Un futuro in cui si colloca la mission di Impossible Foods, chiara fin dall’inizio e più volte ribadita anche da Brown: il mercato alimentare globale necessita di un cambiamento rivoluzionario e l’azienda californiana vorrebbe tentare di sostituire ogni alimento a base di animali ancora sul mercato entro il 2035. Un impegno che è valso all’azienda un riconoscimento importante da parte delle Nazioni Unite, il “Planetary Health”, per il suo impegno nell’informare i consumatori sull’impatto che la produzione di cibo ha sul nostro pianeta, ma anche per aver trovato una soluzione innovativa a uno dei più grandi problemi del nostro tempo.
“Carne” vegetale: uno sguardo d’insieme
Sì, perché l’impatto degli alimenti di origine vegetale sull’ambiente e sulla salute umana è diverso da quello degli alimenti di origine animale. Lo svela uno studio elaborato dagli scienziati dell’Università di Oxford, in collaborazione con l’Università del Minnesota: per fare un esempio, una porzione di carne rossa da 50 grammi è associata all’emissione di almeno 20 volte più gas serra e a un utilizzo del suolo 100 volte superiore rispetto a una porzione di verdure da 100 grammi.

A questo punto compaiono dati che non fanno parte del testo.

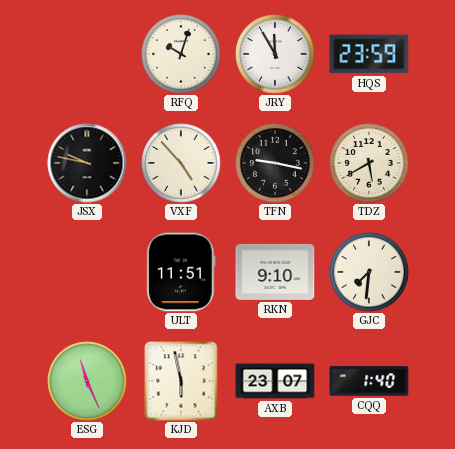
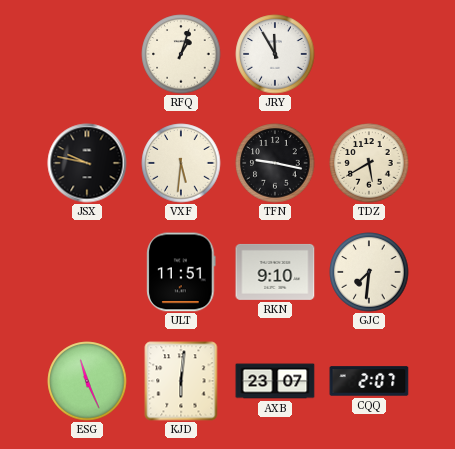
RFQ: 10:03 -> 1:03
HQS: 23:59 -> none
VXF: 4:53 -> 5:31
KJD: 5:58 -> 6:01
CQQ: 1:40 -> 2:07
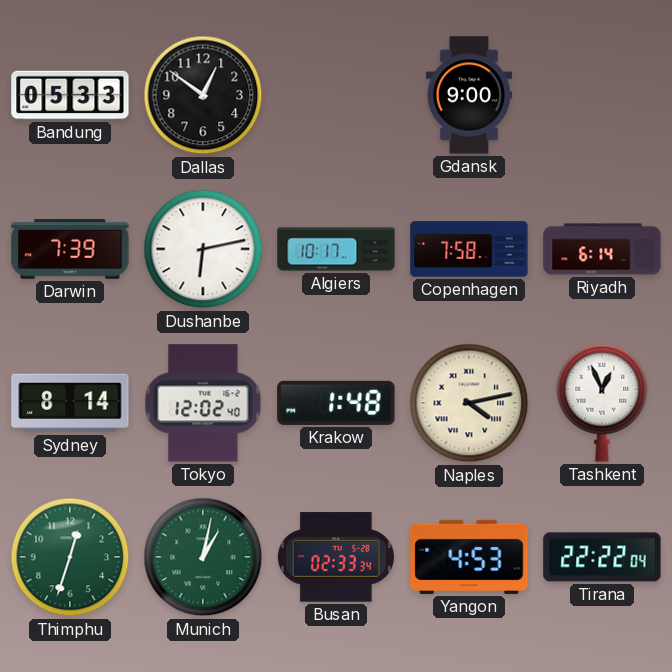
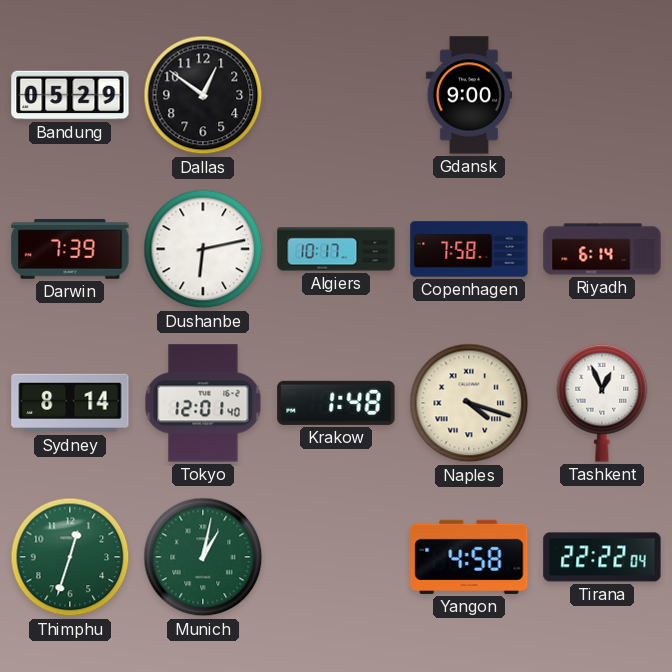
Bandung: 05:33 -> 05:29
Tokyo: 12:02 -> 12:01
Naples: 4:13 -> 4:18
Busan: 02:33 -> none
Yangon: 4:53 -> 4:58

Ma non basta, perché dallo studio emerge che una porzione di soli 50 grammi di carne lavorata al giorno (che equivale, per esempio, a due fette di prosciutto) aumenta del 41% la probabilità di andare incontro a malattie potenzialmente mortali – come malattie cardiovascolari, diabete di tipo 2 e ictus.
Ecco allora che l’inversione di rotta diventa essenziale, non solo per la salute umana ma anche e soprattutto per una questione di sostenibilità ambientale: tralasciando la questione etica, mangiare carne non è più considerabile una scelta personale, ma ha strettamente a che fare con i cambiamenti climatici in atto e con la sopravvivenza del nostro pianeta e dei suoi abitanti. Un report stilato di recente, afferma che una dieta plant based può riduce del 70% le emissioni di gas serra e la necessità del cambiamento è sotto gli occhi di tutti.
Da un punto di vista strettamente economico, il mercato globale dei sostituti della carne è in espansione lenta ma costante: secondo un recente rapporto elaborato dalla società di ricerca Technavio, il mercato della “carne” a base vegetale dovrebbe crescere di $ 3,17 miliardi, con un CAGR del 17%, entro il 2024. Un’ascesa dovuta in parte al fatto che il prezzo della “vegan meat” diventa sempre più competitivo, arrivando a eguagliare – o superare di poco – quello della carne animale, ma anche a una nuova e maggiore consapevolezza da parte dei consumatori. L’alimentazione plant based diventa via via sempre più mainstream, non solo tra la popolazione “veg”: sono soprattutto i consumatori onnivori a scegliere le alternative a base vegetale, viste come più sane rispetto a quelle di derivazione animale, tanto che il 90% dei consumatori di prodotti vegetali non è né vegetariano né vegano.
È dunque in questo quadro di rivoluzione (anche) economica che si colloca il lavoro di Impossible Foods e l’impatto dell’Impossible Pork non può e non deve essere sottovalutato: l’azienda è riuscita a replicare la carne più mangiata al mondo (secondo la FAO, il 37% del consumo complessivo), e gli scenari economici a cui l’azienda ha aperto le porte si possono solo immaginare – almeno per ora.